The aim of this study was to compare in terms of cost and efficacy, transcatheter, surgical and medical treatment of patients with incapacitating supraventricular arrhythmias resulting from an accessory pathway.
The study population consisted of 52 patients who underwent transcatheter RF ablation (20 consecutive patients), surgical treatment (20) and medical treatment (12). Two types of economic analysis were used. In all groups, a resource based costing method was used and in the medical and surgical treatment groups, a diagnostic related group (DRG) based costing method was used.
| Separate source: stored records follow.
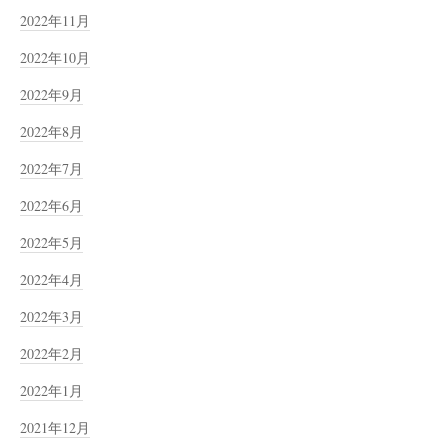
2022年11月
2022年10月
2022年9月
2022年8月
2022年7月
2022年6月
2022年5月
2022年4月
2022年3月
2022年2月
2022年1月
2021年12月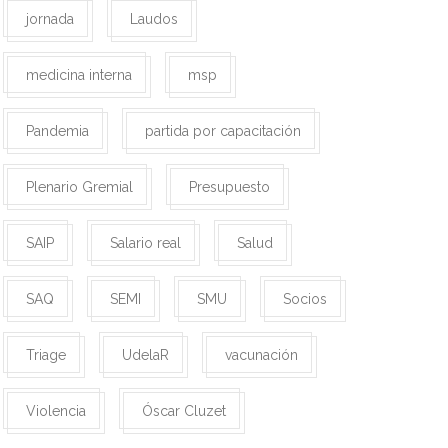
jornada
Laudos
medicina interna
msp
Pandemia
partida por capacitación
Plenario Gremial
Presupuesto
SAIP
Salario real
Salud
SAQ
SEMI
SMU
Socios
Triage
UdelaR
vacunación
Violencia
Óscar Cluzet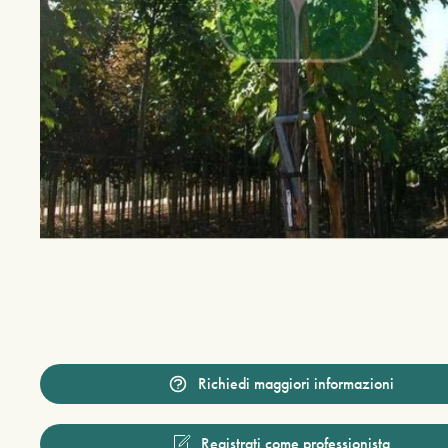
Richiedi maggiori informazioni
Registrati come professionista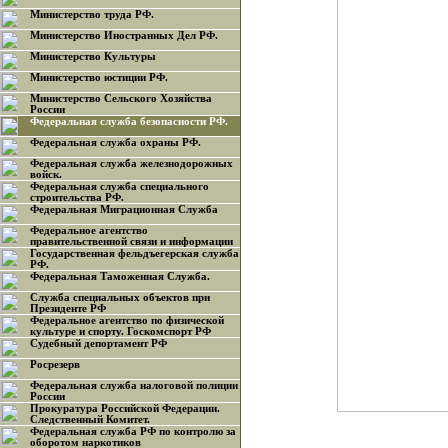
Министерство труда РФ.
Министерство Иностранных Дел РФ.
Министерство Культуры
Министерство юстиции РФ.
Министерство Сельского Хозяйства
России
Федеральная служба безопасности РФ.
Федеральная служба охраны РФ.
Федеральная служба железнодорожных
войск.
Федеральная служба специального
строительства РФ.
Федеральная Миграционная Служба
Федеральное агентство
правительственной связи и информации
Государственная фельдъегерская служба
РФ.
Федеральная Таможенная Служба.
Служба специальных объектов при
Президенте РФ
Федеральное агентство по физической
культуре и спорту. Госкомспорт РФ
Судебный депортамент РФ
Росрезерв
Федеральная служба налоговой полиции
России
Прокуратура Российской Федерации.
Следственный Комитет.
Федеральная служба РФ по контролю за
оборотом наркотиков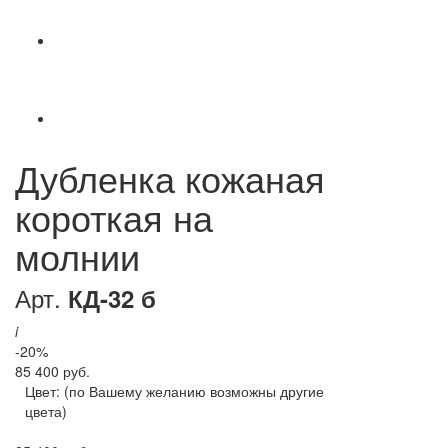
Дубленка кожаная
короткая на
молнии
Арт.
КД-32 б
i
-20%
85 400 руб.
Цвет:
(по Вашему желанию возможны другие
цвета)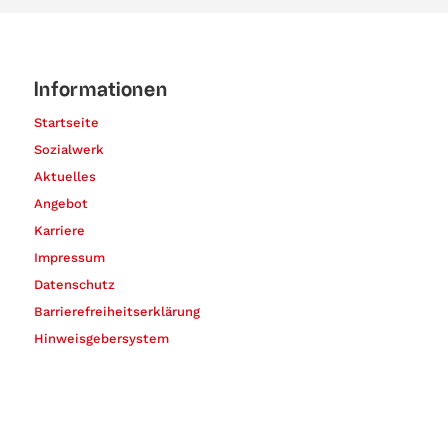
Informationen
Startseite
Sozialwerk
Aktuelles
Angebot
Karriere
Impressum
Datenschutz
Barrierefreiheitserklärung
Hinweisgebersystem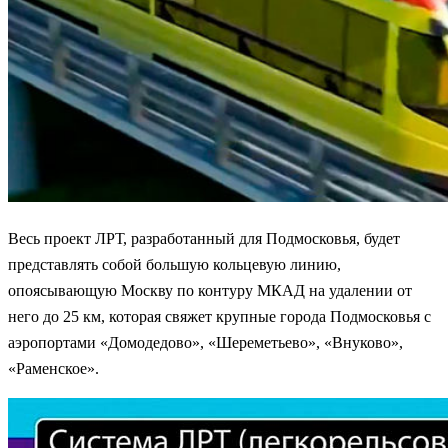
Весь проект ЛРТ, разработанный для Подмосковья, будет
представлять собой большую кольцевую линию,
опоясывающую Москву по контуру МКАД на удалении от
него до 25 км, которая свяжет крупные города Подмосковья с
аэропортами «Домодедово», «Шереметьево», «Внуково»,
«Раменское».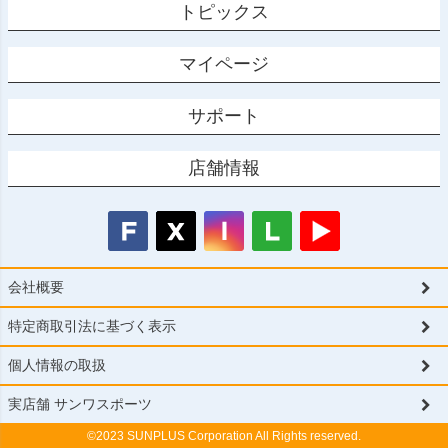
トピックス
マイページ
サポート
店舗情報
会社概要
特定商取引法に基づく表示
個人情報の取扱
実店舗 サンワスポーツ
©2023 SUNPLUS Corporation All Rights reserved.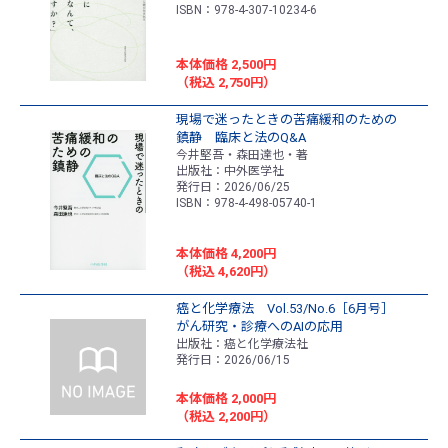
ISBN：978-4-307-10234-6
本体価格 2,500円
（税込 2,750円）
現場で迷ったときの苦痛緩和のための
鎮静 臨床と法のQ&A
今井堅吾・森田達也・著
出版社：中外医学社
発行日：2026/06/25
ISBN：978-4-498-05740-1
本体価格 4,200円
（税込 4,620円）
癌と化学療法 Vol.53/No.6［6月号］
がん研究・診療へのAIの応用
出版社：癌と化学療法社
発行日：2026/06/15
本体価格 2,000円
（税込 2,200円）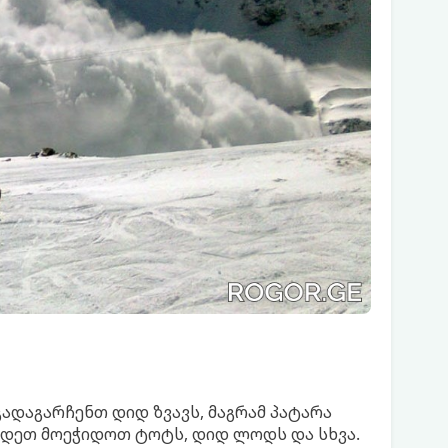
ადაგარჩენთ დიდ ზვავს, მაგრამ პატარა
ცადეთ მოეჭიდოთ ტოტს, დიდ ლოდს და სხვა.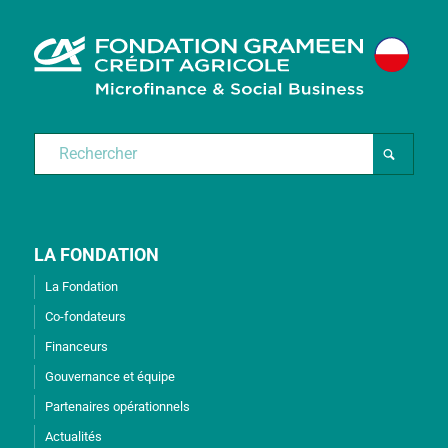
LA FONDATION
La Fondation
Co-fondateurs
Financeurs
Gouvernance et équipe
Partenaires opérationnels
Actualités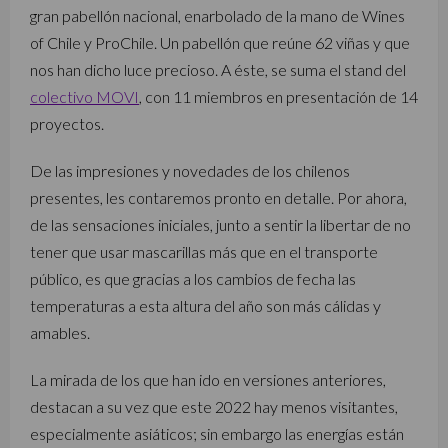
gran pabellón nacional, enarbolado de la mano de Wines
of Chile y ProChile. Un pabellón que reúne 62 viñas y que
nos han dicho luce precioso. A éste, se suma el stand del
colectivo MOVI
, con 11 miembros en presentación de 14
proyectos.
De las impresiones y novedades de los chilenos
presentes, les contaremos pronto en detalle. Por ahora,
de las sensaciones iniciales, junto a sentir la libertar de no
tener que usar mascarillas más que en el transporte
público, es que gracias a los cambios de fecha las
temperaturas a esta altura del año son más cálidas y
amables.
La mirada de los que han ido en versiones anteriores,
destacan a su vez que este 2022 hay menos visitantes,
especialmente asiáticos; sin embargo las energías están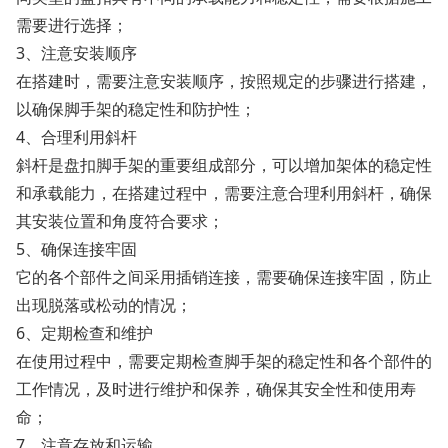
需要进行选择；
3、注意安装顺序
在搭建时，需要注意安装顺序，按照规定的步骤进行搭建，
以确保脚手架的稳定性和防护性；
4、合理利用斜杆
斜杆是盘扣脚手架的重要组成部分，可以增加架体的稳定性
和承载能力，在搭建过程中，需要注意合理利用斜杆，确保
其安装位置和角度符合要求；
5、确保连接牢固
它的各个部件之间采用插销连接，需要确保连接牢固，防止
出现脱落或松动的情况；
6、定期检查和维护
在使用过程中，需要定期检查脚手架的稳定性和各个部件的
工作情况，及时进行维护和保养，确保其安全性和使用寿
命；
7、注意存放和运输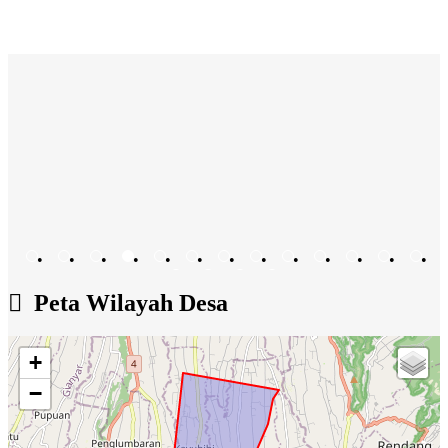
•
•
•
•
•
•
•
•
•
•
•
•
•
•
•
•
•
Peta Wilayah Desa
+
−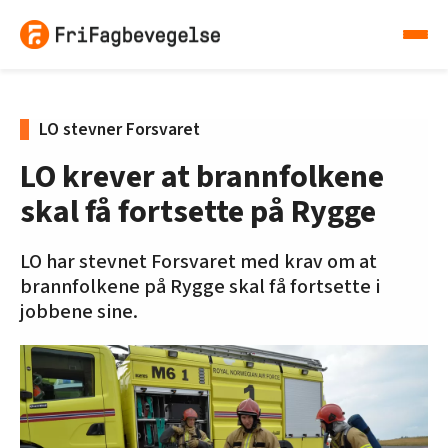
LO stevner Forsvaret
LO krever at brannfolkene
skal få fortsette på Rygge
LO har stevnet Forsvaret med krav om at
brannfolkene på Rygge skal få fortsette i
jobbene sine.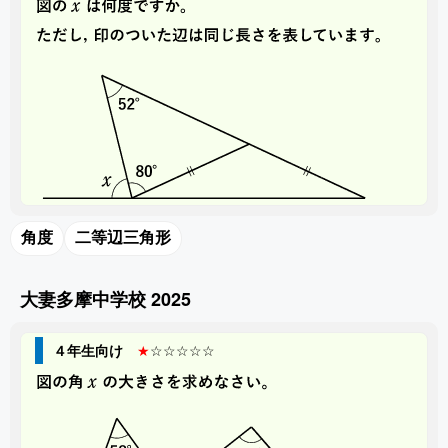
角度
二等辺三角形
大妻多摩中学校 2025
４年生向け
★
☆☆☆☆☆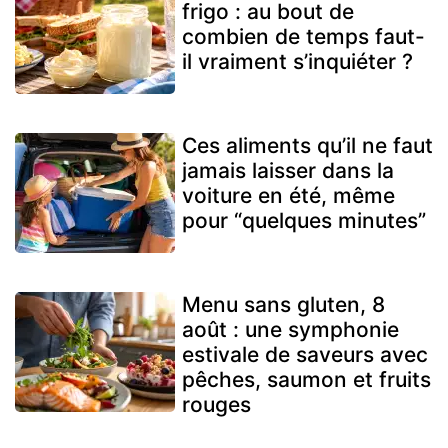
frigo : au bout de
combien de temps faut-
il vraiment s’inquiéter ?
Ces aliments qu’il ne faut
jamais laisser dans la
voiture en été, même
pour “quelques minutes”
Menu sans gluten, 8
août : une symphonie
estivale de saveurs avec
pêches, saumon et fruits
rouges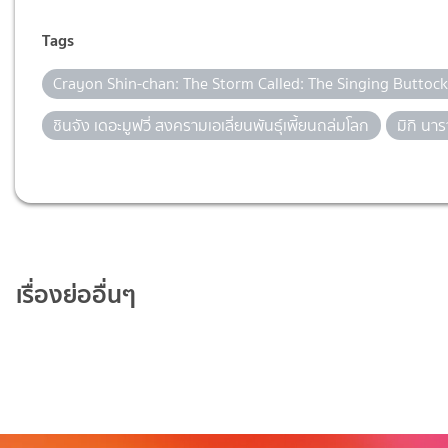
Tags
Crayon Shin-chan: The Storm Called: The Singing Butto
ชินจัง เดอะมูฟวี่ สงครามเอเลี่ยนพันธุ์เพี้ยนถล่มโลก
มิกิ นาร
เรื่องย่ออื่นๆ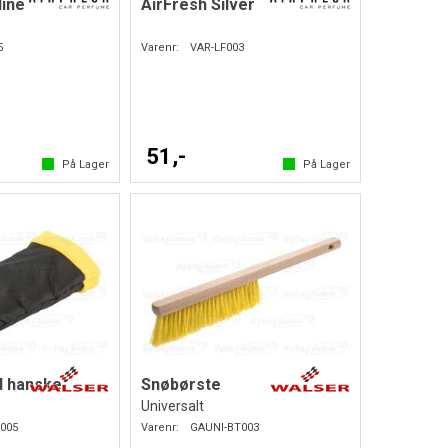
line
AirFresh Silver
5
Varenr:
VAR-LF003
51,-
På Lager
På Lager
d hanske
Snøbørste
Universalt
005
Varenr:
GAUNI-BT003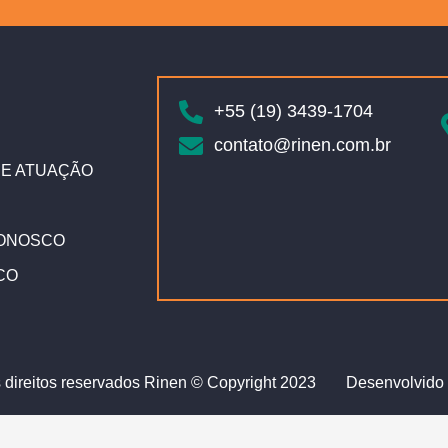
+55 (19) 3439-1704
contato@rinen.com.br
E ATUAÇÃO
ONOSCO
CO
 direitos reservados Rinen © Copyright 2023
Desenvolvido 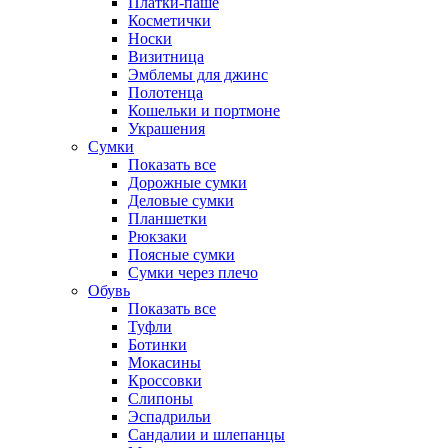
Платки-паше
Косметички
Носки
Визитница
Эмблемы для джинс
Полотенца
Кошельки и портмоне
Украшения
Сумки
Показать все
Дорожные сумки
Деловые сумки
Планшетки
Рюкзаки
Поясные сумки
Сумки через плечо
Обувь
Показать все
Туфли
Ботинки
Мокасины
Кроссовки
Слипоны
Эспадрильи
Сандалии и шлепанцы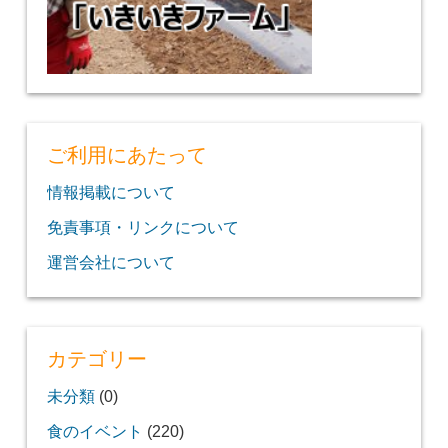
ご利用にあたって
情報掲載について
免責事項・リンクについて
運営会社について
カテゴリー
未分類
(0)
食のイベント
(220)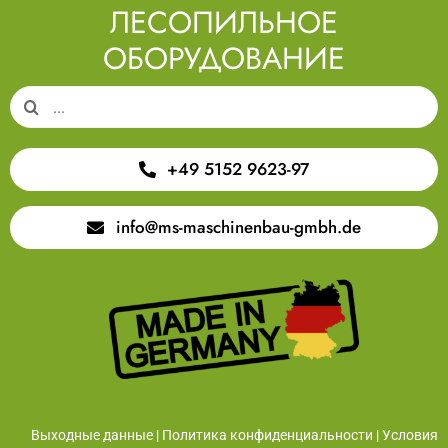
ЛЕСОПИЛЬНОЕ
ОБОРУДОВАНИЕ
Search
for:
+49 5152 9623-97
info@ms-maschinenbau-gmbh.de
Выходные данные
|
Политика конфиденциальности
|
Условия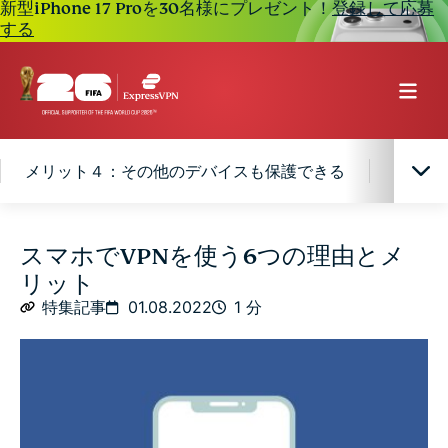
新型iPhone 17 Proを30名様にプレゼント！
登録して応募
する
メリット４：その他のデバイスも保護できる
メリッ
メリット１：公共のWi-Fiを安全に利用できる
スマホでVPNを使う6つの理由とメ
リット
メリット２：通話内容が暗号化される
特集記事
01.08.2022
1 分
メリット３：仮想通貨や株、銀行取引を安心して行え
る
メリット４：その他のデバイスも保護できる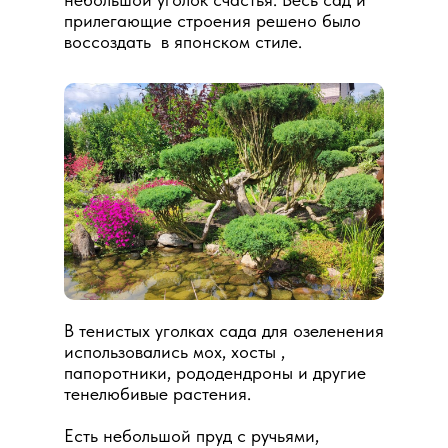
прилегающие строения решено было
воссоздать в японском стиле.
В тенистых уголках сада для озеленения
использовались мох, хосты ,
папоротники, рододендроны и другие
тенелюбивые растения.
Есть небольшой пруд с ручьями,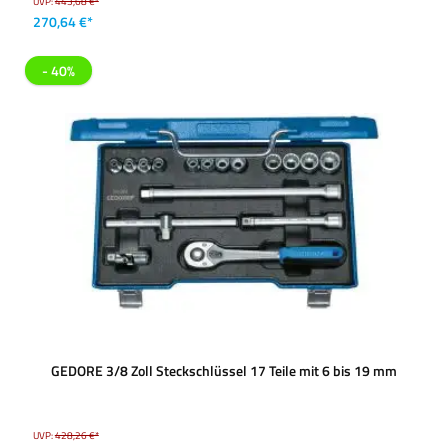
UVP:
443,68 €*
270,64 €*
- 40%
GEDORE 3/8 Zoll Steckschlüssel 17 Teile mit 6 bis 19 mm
UVP:
428,26 €*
Eighteen out of 20 (90%) patients who underwent catheter ablation remained asymptomatic during 8.4 +/- 1.6 months of follow-up. All surgically treated patients remained asymptomatic during 54 +/- 15 months of follow-up. Only one of the 12 patients in the medical treatment group remained completely free of symptoms during the mean 58 +/- 23 month follow-up period. The mean cost (1992 Australian dollars) per patient, calculated on the basis of actual resources used (with a DRG based costing given in brackets), was $2746 +/- $800 for catheter ablation, $12141 +/- $4465 ($12880 +/- $3998) for surgical treatment and $1713 +/- $748 ($1967 +/- $33) for medical treatment. The total cost of management over 20 years is estimated to be: $2911 for catheter ablation, $17467 for surgery and $4959 for medical treatment.
In the long term transcatheter RF ablation is the most cost-effective treatment strategy for patients with incapacitating supraventricular arrhythmias related to an accessory pathway.
对于因房室旁路导致的严重室上性心律失常患者,治疗选择包括经导管射频(RF)消融、手术切断以及长期抗心律失常治疗(药物治疗)。
本研究旨在比较经导管、手术及药物治疗因旁路导致的严重室上性心律失常患者的成本和疗效。
研究人群包括52例接受经导管RF消融(连续20例患者)、手术治疗(20例)和药物治疗(12例)的患者。采用了两种经济分析方法。在所有组中,使用基于资源的成本核算方法,在药物和手术治疗组中,使用基于诊断相关组(DRG)的成本核算方法。
20例接受导管消融的患者中有18例(90%)在8.4±1.6个月的随访期间无症状。所有接受手术治疗的患者在54±15个月的随访期间均无症状。药物治疗组12例患者中只有1例在平均58±23个月的随访期内完全无症状。根据实际使用资源计算的每位患者平均成本(1992澳元,括号内为基于DRG的成本核算),导管消融术为2746±800美元,手术治疗为12141±4465美元(12880±3998美元),药物治疗为1713±748美元(1967±33美元)。20年管理的总成本估计为:导管消融术2911美元,手术17467美元,药物治疗4959美元。
从长期来看,经导管RF消融是治疗因房室旁路导致的严重室上性心律失常患者最具成本效益的治疗策略。